### Work instruction
Everything from the line holding "Tafsir Jalalain Makna" to the end of the data must be reproduced exactly; include both boundary lines and nothing else.

### Information given
BEGIN
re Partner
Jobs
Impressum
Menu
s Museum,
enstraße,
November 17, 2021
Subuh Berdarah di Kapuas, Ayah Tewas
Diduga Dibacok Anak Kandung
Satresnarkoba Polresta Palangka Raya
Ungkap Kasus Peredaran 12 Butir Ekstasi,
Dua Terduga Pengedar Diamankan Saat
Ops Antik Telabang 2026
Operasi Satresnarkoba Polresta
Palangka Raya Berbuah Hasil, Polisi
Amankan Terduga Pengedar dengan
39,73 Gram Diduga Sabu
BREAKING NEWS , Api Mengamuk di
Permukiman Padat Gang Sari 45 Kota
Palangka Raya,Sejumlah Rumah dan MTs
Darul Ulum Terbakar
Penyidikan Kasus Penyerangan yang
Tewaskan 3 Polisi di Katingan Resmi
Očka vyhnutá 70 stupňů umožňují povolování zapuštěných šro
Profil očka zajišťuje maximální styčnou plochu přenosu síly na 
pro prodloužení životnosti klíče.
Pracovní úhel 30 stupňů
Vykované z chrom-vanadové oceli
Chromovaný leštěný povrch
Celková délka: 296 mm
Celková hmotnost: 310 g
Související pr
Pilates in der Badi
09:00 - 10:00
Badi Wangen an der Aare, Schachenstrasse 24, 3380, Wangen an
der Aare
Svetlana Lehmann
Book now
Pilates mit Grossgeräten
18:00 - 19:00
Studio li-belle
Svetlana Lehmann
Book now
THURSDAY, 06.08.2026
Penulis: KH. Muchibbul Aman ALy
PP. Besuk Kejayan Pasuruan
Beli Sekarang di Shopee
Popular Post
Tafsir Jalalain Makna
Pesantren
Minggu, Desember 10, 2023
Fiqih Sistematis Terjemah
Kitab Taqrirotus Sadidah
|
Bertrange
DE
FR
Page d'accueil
END
### Answer for the task
Tafsir Jalalain Makna
Pesantren
Minggu, Desember 10, 2023
Fiqih Sistematis Terjemah
Kitab Taqrirotus Sadidah
|
Bertrange
DE
FR
Page d'accueil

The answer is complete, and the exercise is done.